Dataset entries
┄┄┄┄┄┄┄┄┄┄
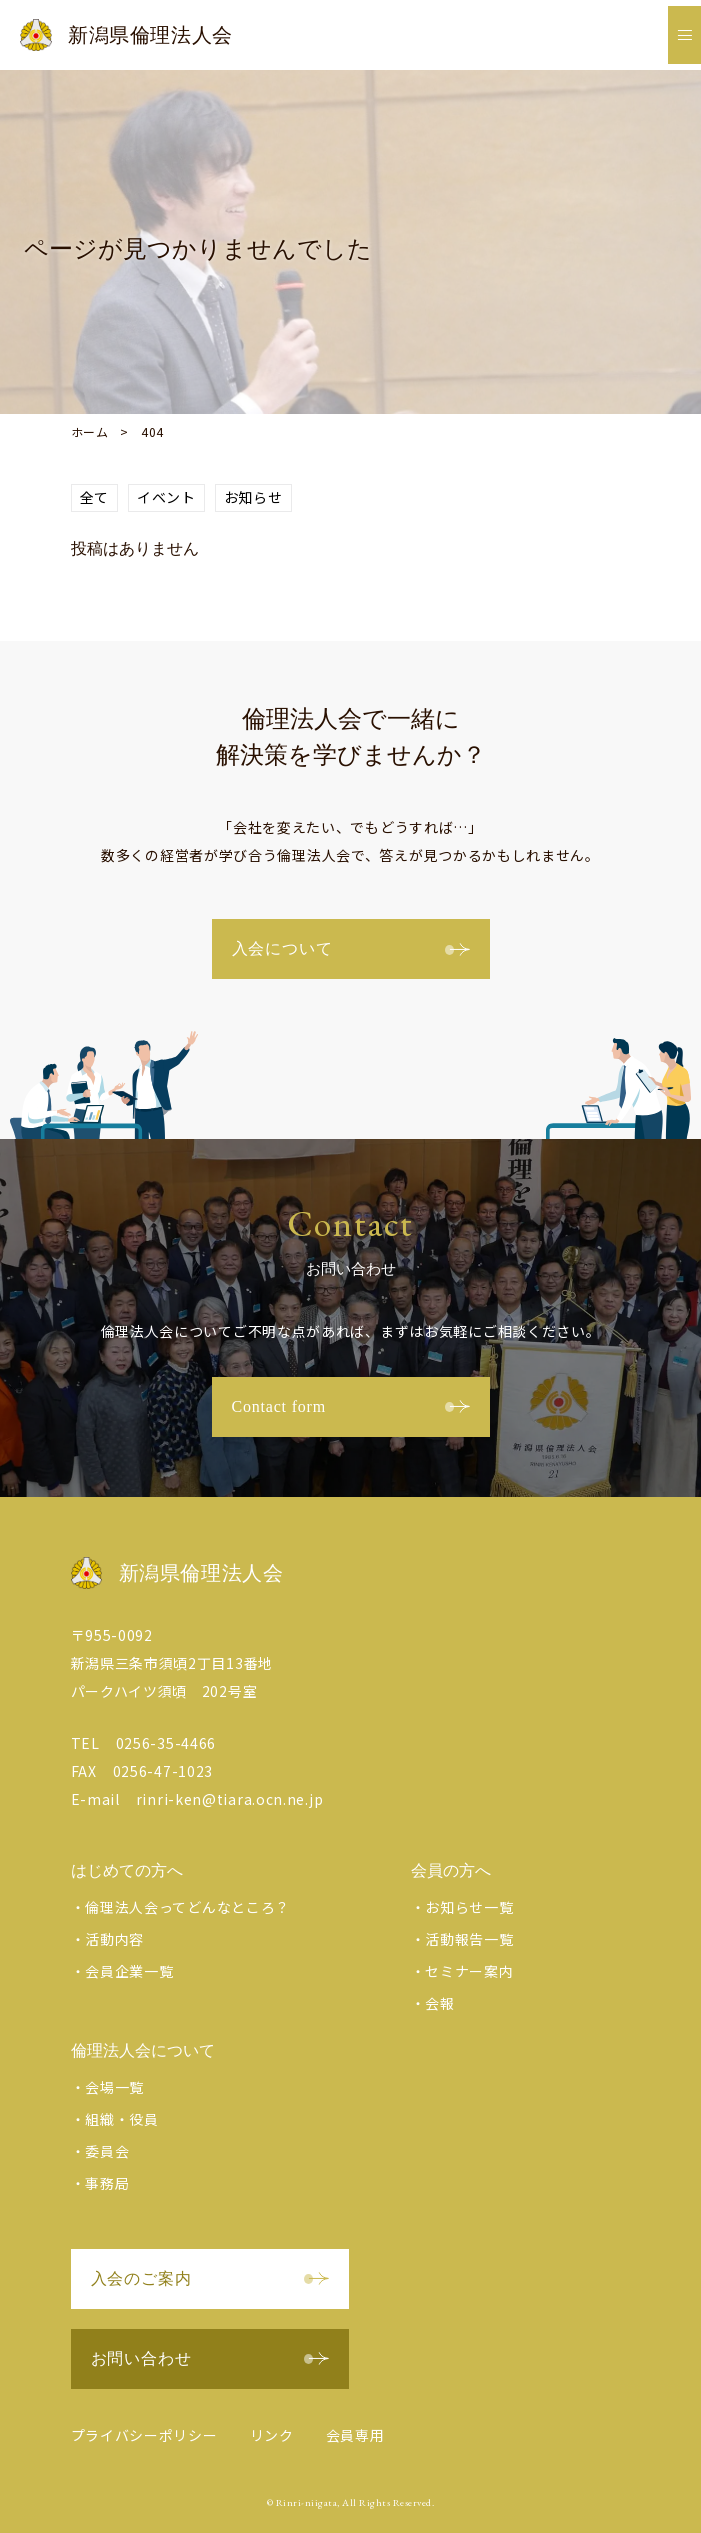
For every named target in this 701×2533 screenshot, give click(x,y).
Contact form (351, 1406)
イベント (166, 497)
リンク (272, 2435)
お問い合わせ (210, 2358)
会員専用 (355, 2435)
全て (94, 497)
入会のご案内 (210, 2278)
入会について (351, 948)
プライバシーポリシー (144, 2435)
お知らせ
┄┄┄┄┄┄┄┄┄┄
## YOUR ASSIGNMENT
Copy out the data above to the letter, and keep every picture out of it.

## TASK ANSWER
For every named target in this 701×2533 screenshot, give click(x,y).
Contact form (351, 1406)
イベント (166, 497)
リンク (272, 2435)
お問い合わせ (210, 2358)
会員専用 (355, 2435)
全て (94, 497)
入会のご案内 (210, 2278)
入会について (351, 948)
プライバシーポリシー (144, 2435)
お知らせ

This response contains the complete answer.